Connecting Images

Number of Players
4+
Space
Materials

If using text, then specific lines of text for each group to base their images.

What Is It and Why Use It?

Connecting Images invite students to create multiple images to tell a story or explore a theme or character. To be successful, students should understand the basics of Statues or Frozen Pictures/Stage Picture in order to be able to link images together. Connecting Images offers a way to explore multiple perspectives, to display specific moments that exist throughout a passage of text or over a period of time, or to illustrate contrasting ideas such as internal/external, before/after, and real/ideal. 

Directions

Review how to build an effective frozen image. Invite the full group or groups to generate two to five frozen body images that explore the answer to a prompt, such as: Tell the story of the Three Little Pigs in five frozen images. Or, Explore the causes of the American Civil War through three different frozen images. Or, Show the main ideas of these four lines of Hamlet’s monologue in a specific amount of time (7-15 minutes). If useful, facilitate the construction of each image: We will begin with the first image in the sequence, you have five minutes to make this image. I will check in with each group to offer support where needed. Then facilitate the creation of each of the following images, with a short amount of time given to the making of each image in the sequence. Next, invite groups to explore how to transition between the images, and rehearse how they will move from frozen image to frozen image to create a fluid performance sequence.

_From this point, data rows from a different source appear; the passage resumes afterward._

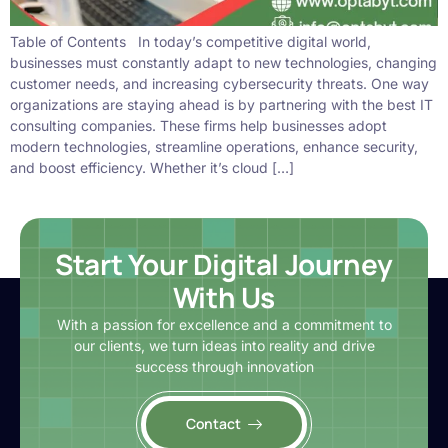
Table of Contents In today’s competitive digital world,
businesses must constantly adapt to new technologies, changing
customer needs, and increasing cybersecurity threats. One way
organizations are staying ahead is by partnering with the best IT
consulting companies. These firms help businesses adopt
modern technologies, streamline operations, enhance security,
and boost efficiency. Whether it’s cloud […]
Start Your Digital Journey
With Us
With a passion for excellence and a commitment to
our clients, we turn ideas into reality and drive
success through innovation
Contact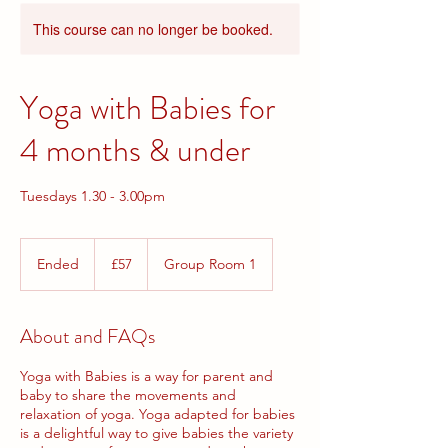
This course can no longer be booked.
Yoga with Babies for
4 months & under
Tuesdays 1.30 - 3.00pm
57
British
Ended
E
£57
Group Room 1
pounds
n
d
e
About and FAQs
d
Yoga with Babies is a way for parent and
baby to share the movements and
relaxation of yoga. Yoga adapted for babies
is a delightful way to give babies the variety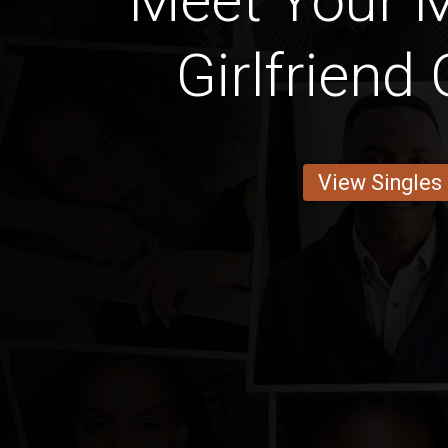
Meet Your 
Girlfriend
View Singles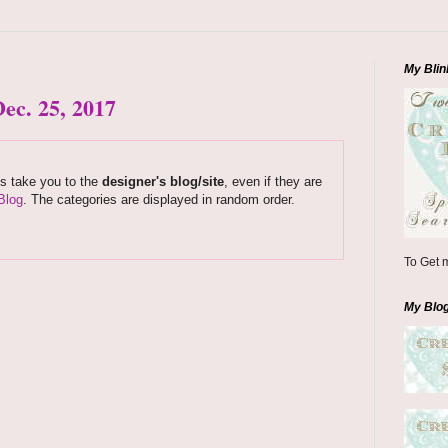
My Blin
ec. 25, 2017
ks take you to the
designer's blog/site
, even if they are
Blog
. The categories are displayed in random order.
To Get m
My Blo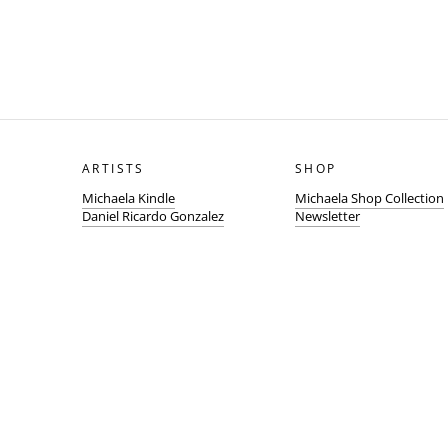
ARTISTS
SHOP
Michaela Kindle
Michaela Shop Collection
Daniel Ricardo Gonzalez
Newsletter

Invite each group to share their entire image sequence informally with another group or formally for the whole group. 

Reflection
  • Describe what you saw in the first image. How did that change in the next image?
  • What ideas, events/actions, or environments did each image explore? What clues did you see to help you draw that conclusion?
  • What was the story? Or, how did the images relate to one another?
Possible Side-Coaching
  • How will you transition between images? How is the transition telling the story?
  • It is helpful to keep the same person/people playing the same character/s (particularly a central character) in all the images. Consider how the character’s body, emotions, and/or actions shift between the images to tell a story.
  • Use the space and your body to creatively depict different environments in your images.
Possible Variations/Applications
  • Play out a paired improvisation with action and dialogue. The teacher calls out “freeze.” Students freeze and readjust their bodies to capture the emotions, ideas, and forces at play in the frozen moment. Unfreeze and the scene continues. Repeat as desired.
  • Social Studies: Have students make images of a historical event or figure over time. What key images best tell the story of this event or person?
  • Reading/Writing: Give students a monologue with complex language (like Shakespeare) and ask them to circle five key words. Then have them make 5 connected images to represent each of the words.
  • Science: Have students create multiple images to illustrate scientific concept like cell meiosis.